TASK ITEM ▸ Below are the records; repeat exactly their lines between the line holding "08010, Barcelona" and the line holding "Ga naar de inhoud", inclusive, skipping the pictures.

SUPPLIED RECORDS ▸
* * *

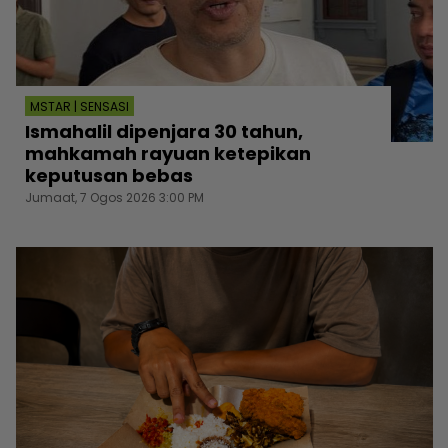
MSTAR | SENSASI
Ismahalil dipenjara 30 tahun,
mahkamah rayuan ketepikan
keputusan bebas
Jumaat, 7 Ogos 2026 3:00 PM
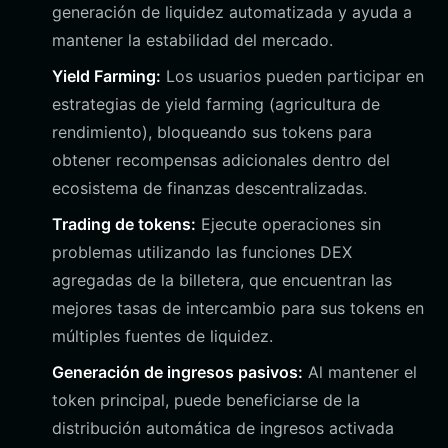
generación de liquidez automatizada y ayuda a
mantener la estabilidad del mercado.
Yield Farming:
Los usuarios pueden participar en
estrategias de yield farming (agricultura de
rendimiento), bloqueando sus tokens para
obtener recompensas adicionales dentro del
ecosistema de finanzas descentralizadas.
Trading de tokens:
Ejecute operaciones sin
problemas utilizando las funciones DEX
agregadas de la billetera, que encuentran las
mejores tasas de intercambio para sus tokens en
múltiples fuentes de liquidez.
Generación de ingresos pasivos:
Al mantener el
token principal, puede beneficiarse de la
distribución automática de ingresos activada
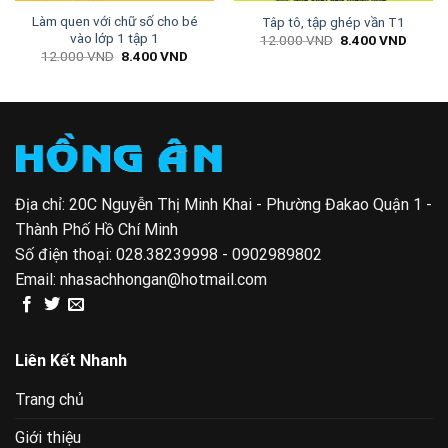
Làm quen với chữ số cho bé
Tâp tô, tập ghép vần T1
vào lớp 1 tập 1
Giá
Giá
12.000
VND
8.400
VND
gốc
hiện
Giá
Giá
12.000
VND
8.400
VND
là:
tại
gốc
hiện
12.000 VND.
là:
là:
tại
8.400 
12.000 VND.
là:
0 VND.
8.400 VND.
Địa chỉ: 20C Nguyễn Thị Minh Khai - Phường Đakao Quận 1 -
Thành Phố Hồ Chí Minh
Số điện thoại:
028.38239998 - 0902989802
Email:
nhasachhongan@hotmail.com
Liên Kết Nhanh
Trang chủ
Giới thiệu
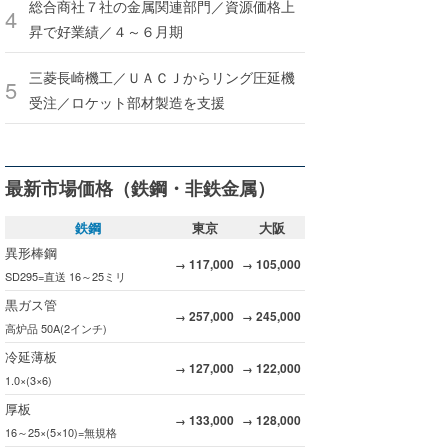
総合商社７社の金属関連部門／資源価格上
昇で好業績／４～６月期
三菱長崎機工／ＵＡＣＪからリング圧延機
受注／ロケット部材製造を支援
最新市場価格（鉄鋼・非鉄金属）
鉄鋼
東京
大阪
異形棒鋼
117,000
105,000
→
→
SD295=直送 16～25ミリ
黒ガス管
257,000
245,000
→
→
高炉品 50A(2インチ)
冷延薄板
127,000
122,000
→
→
1.0×(3×6)
厚板
133,000
128,000
→
→
16～25×(5×10)=無規格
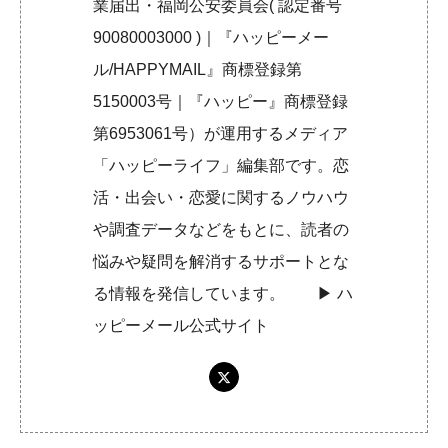
業届出・福岡公安委員会( 認定番号
90080003000 )｜『ハッピーメー
ル/HAPPYMAIL』商標登録第
5150003号｜『ハッピー』商標登録
第6953061号）が運用するメディア
「ハッピーライフ」編集部です。恋
活・出会い・恋愛に関するノウハウ
や調査データなどをもとに、読者の
悩みや疑問を解消するサポートとな
る情報を発信しています。 ▶︎
ハ
ッピーメール公式サイト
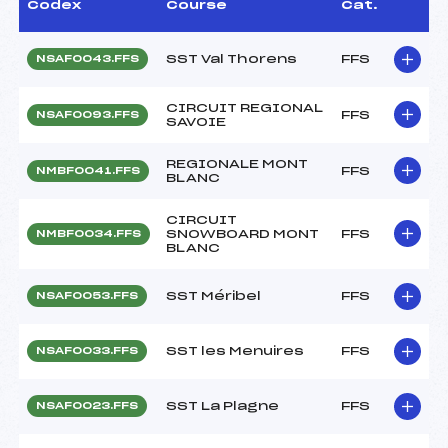
Codex
Course
Cat.
SST Val Thorens
FFS
NSAF0043.FFS
CIRCUIT REGIONAL
FFS
NSAF0093.FFS
SAVOIE
REGIONALE MONT
FFS
NMBF0041.FFS
BLANC
CIRCUIT
SNOWBOARD MONT
FFS
NMBF0034.FFS
BLANC
SST Méribel
FFS
NSAF0053.FFS
SST les Menuires
FFS
NSAF0033.FFS
SST La Plagne
FFS
NSAF0023.FFS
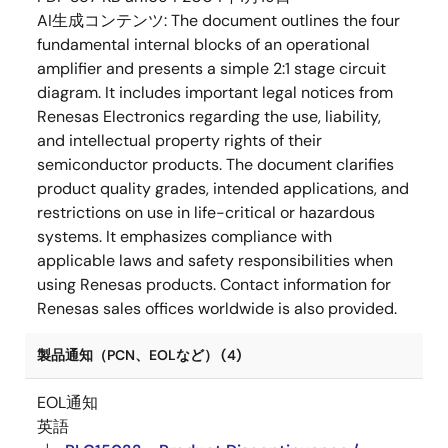
AI生成コンテンツ:
The document outlines the four
fundamental internal blocks of an operational
amplifier and presents a simple 2:1 stage circuit
diagram. It includes important legal notices from
Renesas Electronics regarding the use, liability,
and intellectual property rights of their
semiconductor products. The document clarifies
product quality grades, intended applications, and
restrictions on use in life-critical or hazardous
systems. It emphasizes compliance with
applicable laws and safety responsibilities when
using Renesas products. Contact information for
Renesas sales offices worldwide is also provided.
製品通知（PCN、EOLなど） (4)
EOL通知
英語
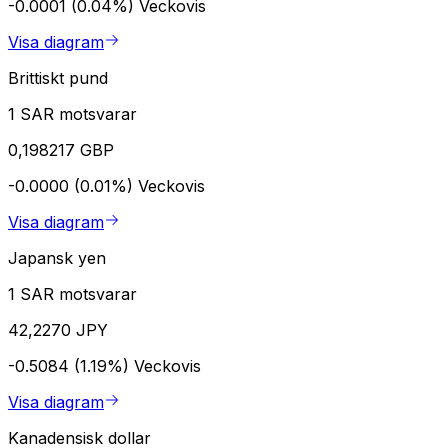
-0.0001 (0.04%)
Veckovis
Visa diagram
Brittiskt pund
1 SAR motsvarar
0,198217 GBP
-0.0000 (0.01%)
Veckovis
Visa diagram
Japansk yen
1 SAR motsvarar
42,2270 JPY
-0.5084 (1.19%)
Veckovis
Visa diagram
Kanadensisk dollar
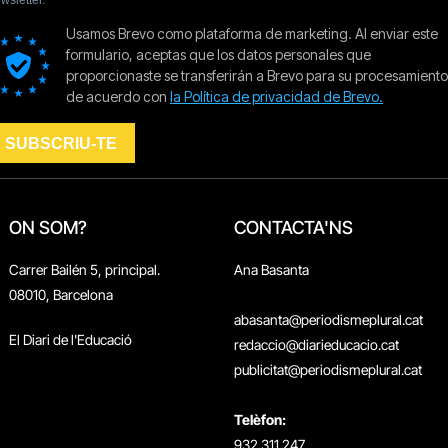
ON SOM?
CONTACTA'NS
Carrer Bailén 5, principal.
Ana Basanta
08010, Barcelona
abasanta@periodismeplural.cat
El Diari de l'Educació
redaccio@diarieducacio.cat
publicitat@periodismeplural.cat
Telèfon:
932 311 247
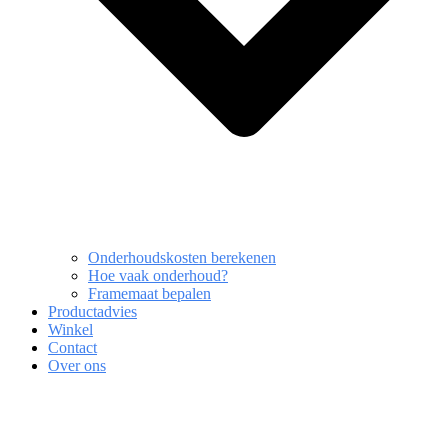
Onderhoudskosten berekenen
Hoe vaak onderhoud?
Framemaat bepalen
Productadvies
Winkel
Contact
Over ons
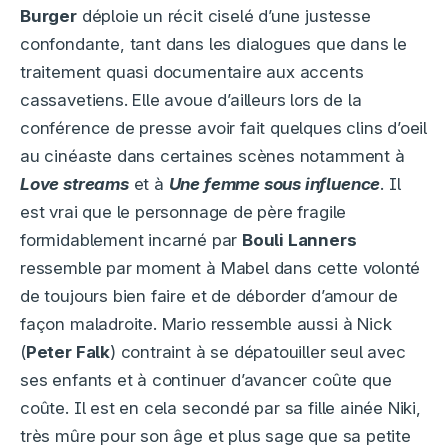
Burger
déploie un récit ciselé d’une justesse
confondante, tant dans les dialogues que dans le
traitement quasi documentaire aux accents
cassavetiens. Elle avoue d’ailleurs lors de la
conférence de presse avoir fait quelques clins d’oeil
au cinéaste dans certaines scènes notamment à
Love streams
et à
Une femme sous influence
. Il
est vrai que le personnage de père fragile
formidablement incarné par
Bouli Lanners
ressemble par moment à Mabel dans cette volonté
de toujours bien faire et de déborder d’amour de
façon maladroite. Mario ressemble aussi à Nick
(
Peter Falk
) contraint à se dépatouiller seul avec
ses enfants et à continuer d’avancer coûte que
coûte. Il est en cela secondé par sa fille ainée Niki,
très mûre pour son âge et plus sage que sa petite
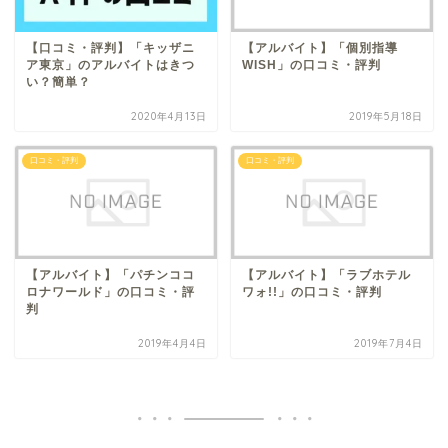
【口コミ・評判】「キッザニ
【アルバイト】「個別指導
ア東京」のアルバイトはきつ
WISH」の口コミ・評判
い？簡単？
2020年4月13日
2019年5月18日
口コミ・評判
口コミ・評判
【アルバイト】「パチンココ
【アルバイト】「ラブホテル
ロナワールド」の口コミ・評
ワォ!!」の口コミ・評判
判
2019年4月4日
2019年7月4日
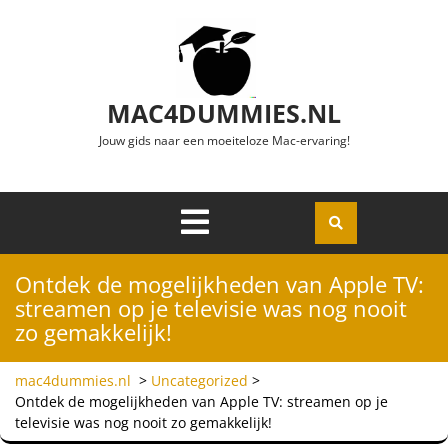
Ga naar de inhoud
MAC4DUMMIES.NL
Jouw gids naar een moeiteloze Mac-ervaring!
Menu
Openen
Ontdek de mogelijkheden van Apple TV:
streamen op je televisie was nog nooit
zo gemakkelijk!
mac4dummies.nl
>
Uncategorized
>
Ontdek de mogelijkheden van Apple TV: streamen op je
televisie was nog nooit zo gemakkelijk!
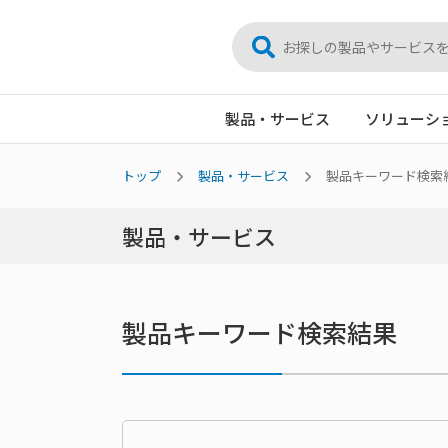
製品・サービス
ソリューシ
トップ
製品・サービス
製品キーワード検索
製品・サービス
製品キーワード検索結果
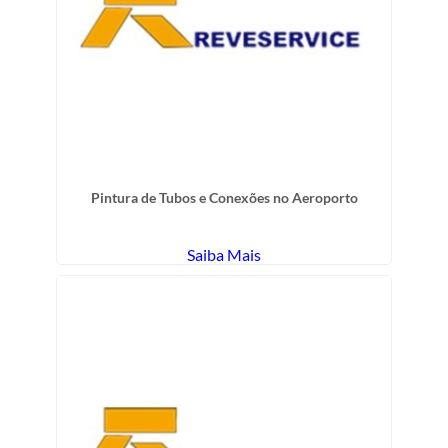
Pintura de Tubos e Conexões no Aeroporto
Saiba Mais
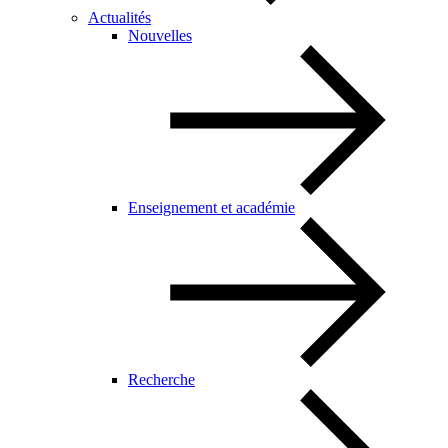
Actualités
Nouvelles
Enseignement et académie
Recherche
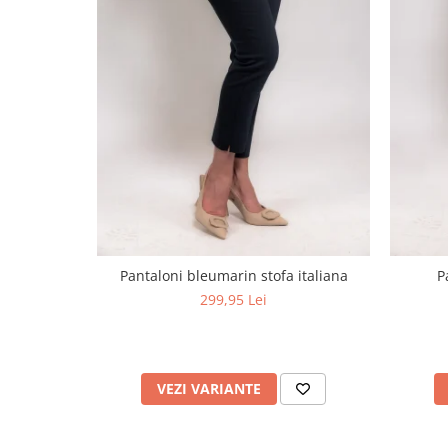
Pantaloni bleumarin stofa italiana
P
299,95 Lei
VEZI VARIANTE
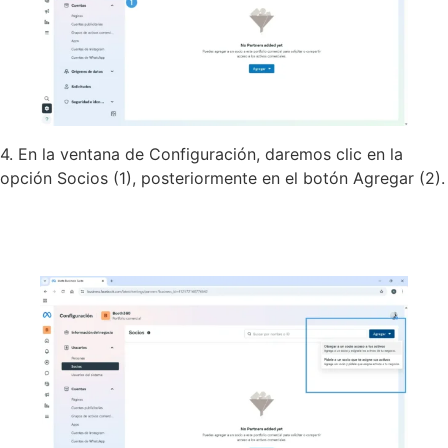
4. En la ventana de Configuración, daremos clic en la
opción Socios (1), posteriormente en el botón Agregar (2).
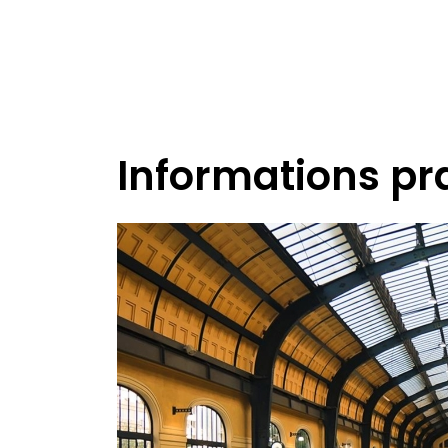
Informations pr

* * *

EXERCISE OUTPUT ▸
08010, Barcelona
abasanta@periodismeplural.cat
El Diari de l'Educació
redaccio@diarieducacio.cat
publicitat@periodismeplural.cat
Telèfon:
932 311 247
Onderhoudskosten berekenen
Hoe vaak onderhoud?
Framemaat bepalen
Productadvies
Winkel
Contact
Over ons
Burger
déploie un récit ciselé d’une justesse
confondante, tant dans les dialogues que dans le
traitement quasi documentaire aux accents
cassavetiens. Elle avoue d’ailleurs lors de la
conférence de presse avoir fait quelques clins d’oeil
au cinéaste dans certaines scènes notamment à
Love streams
et à
Une femme sous influence
. Il
est vrai que le personnage de père fragile
formidablement incarné par
Bouli Lanners
ressemble par moment à Mabel dans cette volonté
de toujours bien faire et de déborder d’amour de
façon maladroite. Mario ressemble aussi à Nick
(
Peter Falk
) contraint à se dépatouiller seul avec
ses enfants et à continuer d’avancer coûte que
coûte. Il est en cela secondé par sa fille ainée Niki,
très mûre pour son âge et plus sage que sa petite
【口コミ・評判】「キッザニ
【アルバイト】「個別指導
ア東京」のアルバイトはきつ
WISH」の口コミ・評判
い？簡単？
2020年4月13日
2019年5月18日
口コミ・評判
口コミ・評判
【アルバイト】「パチンココ
【アルバイト】「ラブホテル
ロナワールド」の口コミ・評
ワォ!!」の口コミ・評判
判
2019年4月4日
2019年7月4日
Ga naar de inhoud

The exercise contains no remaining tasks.